かつて乗っていた機体と同じように動けば確実に死ぬと察知し、昭弘や三日月と共に動き回りながら少しずつ装甲を削っていく。
『その程度の攻撃!』
しかし、モビルスーツの一撃はミハエルたちの技術などお構い無しに周りの仲間たちを奪っていく。
「……ミカ」
この状況を把握し、動いたのはオルガだった。
三日月を自身のところに呼び出した。
「……そうか。ならば私も動くとしよう」
参番隊の大半がモビルスーツの登場によって混乱する中、ヨハンと三日月はCGSのある場所に向かおうとしていた。

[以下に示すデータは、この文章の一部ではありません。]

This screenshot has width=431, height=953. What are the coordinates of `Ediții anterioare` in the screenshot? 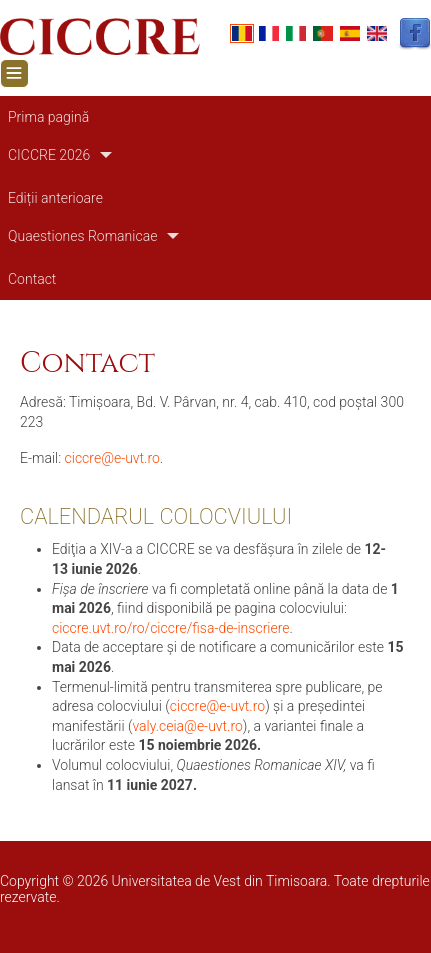 It's located at (55, 198).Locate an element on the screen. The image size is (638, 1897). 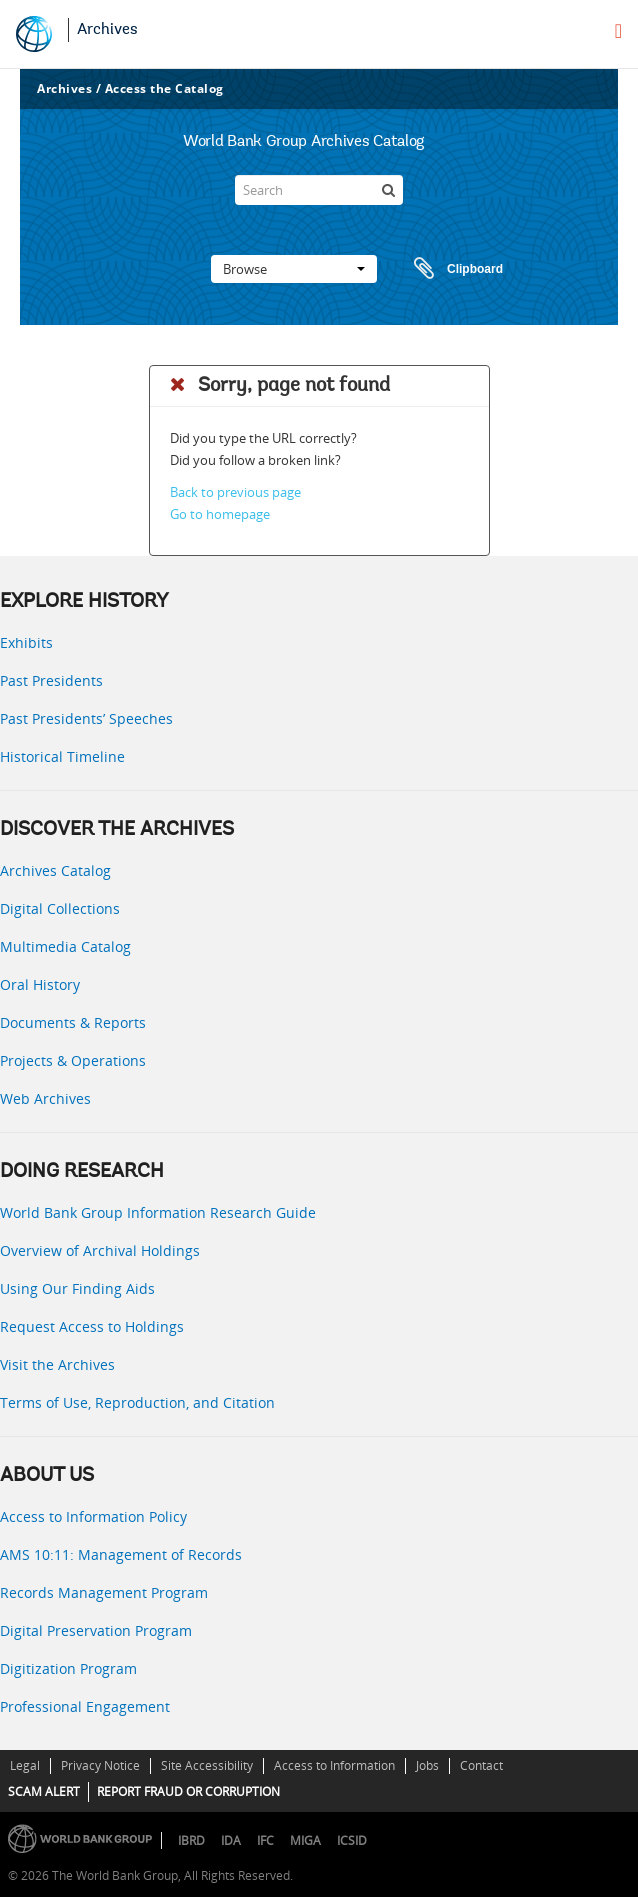
World Bank Group Information Research Guide is located at coordinates (158, 1212).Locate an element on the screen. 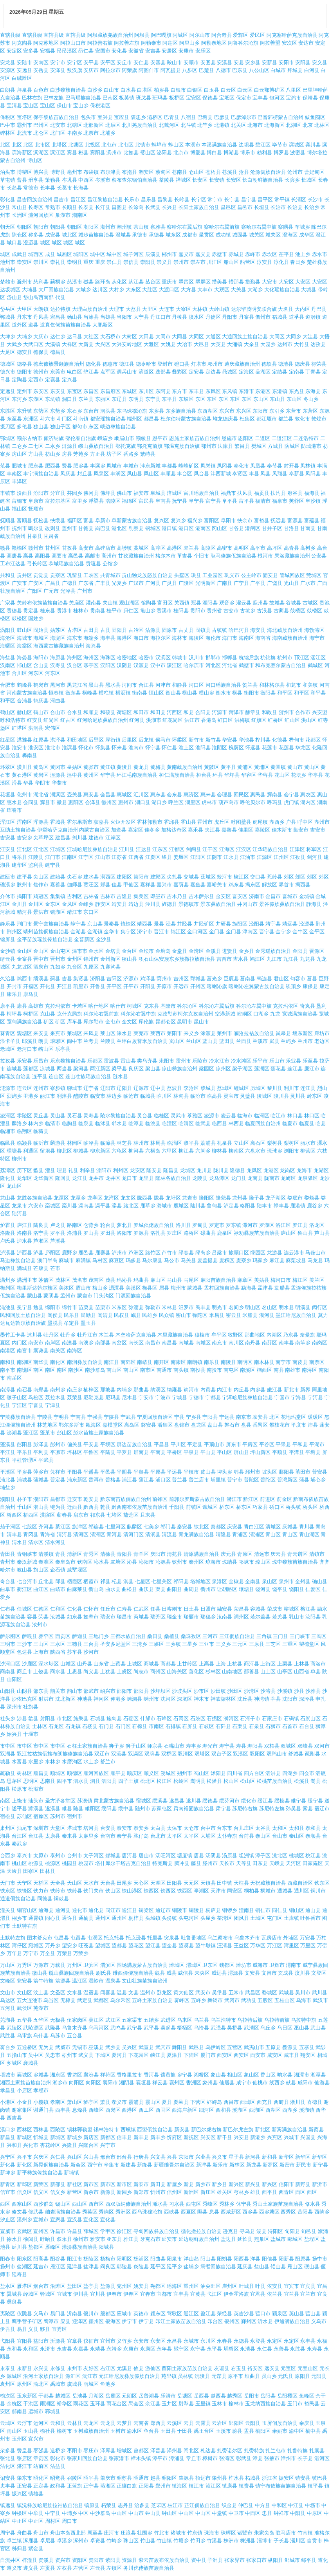  庆元县 is located at coordinates (228, 1554).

「全員無理はするな! ミカが戻るまではミハエルと昭弘が前、他は後ろから援護しろ!!」
「へっ、昭弘がいなくても俺だけで充分だっての!」
「……そりゃこっちのセリフだ!」
お互いが軽口を叩きつつも敵のモビルスーツを翻弄し、他に被害が及ばないようにしていた。
『ちょこまかと……!!』
対して敵はそこまで戦闘慣れしていないのかモビルスーツであるにも関わらずミハエルと昭弘のコンビネーションによって一機も落とせないでいた。
『くそっ……ん?』
不意に足が止まる。
ミハエルや昭弘の死角には弾切れを起こして撤退するモビルワーカーがいた。
それを見たパイロットは……
『……ふ、ふははは』
二人を気にもとめず、そのモビルワーカーを破壊した。
『ははははは!! モビルワーカー如きがこの私に挑もうと――』
それ以上の言葉を発することはなかった。
下から放たれた砲撃によってモビルスーツの下半身部分が消滅したのだ。
『……は?』
「貴様を殺すのは私ではないのでな、三日月が狙いやすい位置にコックピットを置いておいたぞ」
「あぁ、これなら上がってくるのと同時に……」
大きな振動と共に二機のモビルスーツが下から現れる。
「凄いねその光。じーえぬ粒子だっけ?」
「量産も出来るならと考えていたが、それはまた検討しなければならないな」
それはかつての厄祭戦において使用された悪魔の名を持つガンダム。
それに加えて本来ならばこの世界に存在せず、その機体がこうして綺麗に治っていることも有り得ないもう一機のガンダム。
ガンダム・バルバトスとガンダムスローネの姿があった。